(Source data Opens)

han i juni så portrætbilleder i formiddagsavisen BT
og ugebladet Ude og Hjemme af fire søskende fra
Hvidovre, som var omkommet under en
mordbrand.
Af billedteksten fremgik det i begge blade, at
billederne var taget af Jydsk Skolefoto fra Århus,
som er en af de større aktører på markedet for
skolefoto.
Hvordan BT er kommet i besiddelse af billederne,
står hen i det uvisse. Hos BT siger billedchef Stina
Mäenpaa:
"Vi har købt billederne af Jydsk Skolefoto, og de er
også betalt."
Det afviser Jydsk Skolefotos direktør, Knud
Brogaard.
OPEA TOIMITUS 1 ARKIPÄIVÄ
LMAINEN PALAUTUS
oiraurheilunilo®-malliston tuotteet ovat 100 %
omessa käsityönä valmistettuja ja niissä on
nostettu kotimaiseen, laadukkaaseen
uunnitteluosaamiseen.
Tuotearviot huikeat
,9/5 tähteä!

(Source data Closes)
(Source data Opens)

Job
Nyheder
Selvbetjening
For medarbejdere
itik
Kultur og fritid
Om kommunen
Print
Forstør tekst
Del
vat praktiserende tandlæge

(Source data Closes)

◆ **Brief**
Which lines of the data above contain the string "billederne"? Copy each of them.

◆ **Written reply**
billederne var taget af Jydsk Skolefoto fra Århus,
Hvordan BT er kommet i besiddelse af billederne,
"Vi har købt billederne af Jydsk Skolefoto, og de er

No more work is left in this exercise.